Answer: Tax evasion mostly and these other charges:
- Wanted for carrying a concealed kazoo without a permit.
- Wanted on suspicion of sax evasion.
- Wanted for playing 'pp' in the street.
- Wanted for attempting to drink a circle of fifths.
- Wanted for practicing music without a license.
- Wanted for marching to his own drummer.
- Wanted for indecent exposure involving a piccolo and vaseline.
- Wanted on twin counts of forging a key signature and holding a fermata against its will.
- Wanted for soliciting for sax.
- Wanted for unlawful use of a tuba as a marital aid.
- Wanted for exposing himself to an innocent instrument. Use extreme caution and keep your instruments on hand locked up.
- Wanted for public drunkeness and disorderly conduct. May be in possession of multiple beers at once. Use tion.
- Wanted in connection with the unauthorized use of written dynamics.

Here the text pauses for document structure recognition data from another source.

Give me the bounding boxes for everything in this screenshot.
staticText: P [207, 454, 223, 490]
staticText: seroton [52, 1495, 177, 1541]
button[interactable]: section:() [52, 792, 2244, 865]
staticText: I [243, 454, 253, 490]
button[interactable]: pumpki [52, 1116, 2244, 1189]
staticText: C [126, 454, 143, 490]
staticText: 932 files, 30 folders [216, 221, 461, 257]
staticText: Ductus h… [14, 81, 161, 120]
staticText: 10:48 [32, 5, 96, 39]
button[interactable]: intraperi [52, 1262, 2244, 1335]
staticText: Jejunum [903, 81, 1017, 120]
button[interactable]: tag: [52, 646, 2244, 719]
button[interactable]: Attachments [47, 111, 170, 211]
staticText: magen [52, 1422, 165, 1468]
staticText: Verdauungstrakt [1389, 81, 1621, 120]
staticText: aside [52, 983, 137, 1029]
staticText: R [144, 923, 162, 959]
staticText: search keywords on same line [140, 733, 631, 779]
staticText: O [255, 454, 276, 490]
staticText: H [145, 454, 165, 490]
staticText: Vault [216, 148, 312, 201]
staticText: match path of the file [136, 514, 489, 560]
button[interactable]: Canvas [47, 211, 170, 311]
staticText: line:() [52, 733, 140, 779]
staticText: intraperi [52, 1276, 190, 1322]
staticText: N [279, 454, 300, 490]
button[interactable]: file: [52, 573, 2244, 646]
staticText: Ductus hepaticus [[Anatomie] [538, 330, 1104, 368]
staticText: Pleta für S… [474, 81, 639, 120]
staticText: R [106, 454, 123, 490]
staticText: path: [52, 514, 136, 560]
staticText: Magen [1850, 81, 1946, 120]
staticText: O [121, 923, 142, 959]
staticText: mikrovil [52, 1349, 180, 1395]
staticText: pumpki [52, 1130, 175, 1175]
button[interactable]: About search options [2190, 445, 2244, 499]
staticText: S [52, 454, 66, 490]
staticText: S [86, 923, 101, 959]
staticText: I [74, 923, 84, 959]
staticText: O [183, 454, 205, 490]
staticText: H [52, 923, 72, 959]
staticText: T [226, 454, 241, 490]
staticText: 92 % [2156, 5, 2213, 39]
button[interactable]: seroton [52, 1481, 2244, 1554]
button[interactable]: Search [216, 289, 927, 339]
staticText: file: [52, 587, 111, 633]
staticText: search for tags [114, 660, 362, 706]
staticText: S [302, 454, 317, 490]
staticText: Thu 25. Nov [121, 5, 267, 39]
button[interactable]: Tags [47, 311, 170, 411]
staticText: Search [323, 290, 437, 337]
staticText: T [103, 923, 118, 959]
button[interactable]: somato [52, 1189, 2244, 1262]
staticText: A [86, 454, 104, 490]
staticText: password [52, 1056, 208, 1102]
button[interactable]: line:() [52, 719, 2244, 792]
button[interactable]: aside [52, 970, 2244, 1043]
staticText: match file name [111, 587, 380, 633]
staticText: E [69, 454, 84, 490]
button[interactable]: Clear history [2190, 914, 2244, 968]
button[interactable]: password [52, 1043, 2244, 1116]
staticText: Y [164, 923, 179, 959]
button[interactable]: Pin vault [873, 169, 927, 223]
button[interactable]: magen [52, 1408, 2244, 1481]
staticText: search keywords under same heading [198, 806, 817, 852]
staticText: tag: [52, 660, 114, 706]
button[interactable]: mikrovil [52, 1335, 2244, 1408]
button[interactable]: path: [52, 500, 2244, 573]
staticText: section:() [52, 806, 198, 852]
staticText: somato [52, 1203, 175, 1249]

- Wanted in connection with the maiming and dismemberment of a copyrighted song.
- Wanted for murdering a song.
- Wanted for drumming out of tune.
- Wanted for associating with musicians of ill repute.
- Wanted ... for no better reason.
- Wanted for indecent exposure of a trombone slide.
- Wanted for contributing to the delinquency of a minor chord.
- Wanted for impersonating a musician. Should be considered armed and delirious.
- Wanted for being a part of this horrible web site glossing the Ophir Prison Marching Band.
- Wanted for 3 counts of bugle-ary.
- Wanted for soliciting a french hor...n.
- Wanted on suspicion of noise pollution.
- Wanted for unlawful possession of controlled instrument.
- Wanted for drinking an intoxicating beverage from an unclean bra cup.
- Wanted for playing piano on a trumpet.
- Wanted for illegal lubrication of his slide bone.
- Wanted on 2 counts of impersonating someone with rhythm.
- Wanted for triple tonguing his cymbals.
- Wanted for public fondling of bongos.
- Wanted on suspicion of frenching a french horn.
- Wanted for carrying a tune over state lines.
- Wanted for questioning in a high-profile sax scandal.
- Wanted for assault and battery of good taste.
- Wanted on suspicion of bribery to attract an audience.
- Wanted for carrying an invalid or forged musician's license.
- Wanted by some cellmates for keeping a well lubricated BRASS.
- Wanted for unlawfully wire tapping a (sousa)phone.
- Wanted on 536 counts of draining a spit valve onto unsuspecting pedestrians.
- Wanted on 5 counts of fingering his instrument in public.
- Wanted for opening a spit valve on a public sidewalk.
Question: Wasn't Al Capone sent to jail for tax evasion?
Answer: What's your point?
Question: Didn't there used to be more guys in the band?
Answer: There were, but last year we played a concert over in Nevada and when we came back into California we went through that fruit and nut inspection... well... this is all we have left.
Question: Does anybody ever try to escape while at a parade?
Answer: What!?! And get kicked out of the band?
Question: Do you take requests?
Answer: We tried, but our horns just don't fit there.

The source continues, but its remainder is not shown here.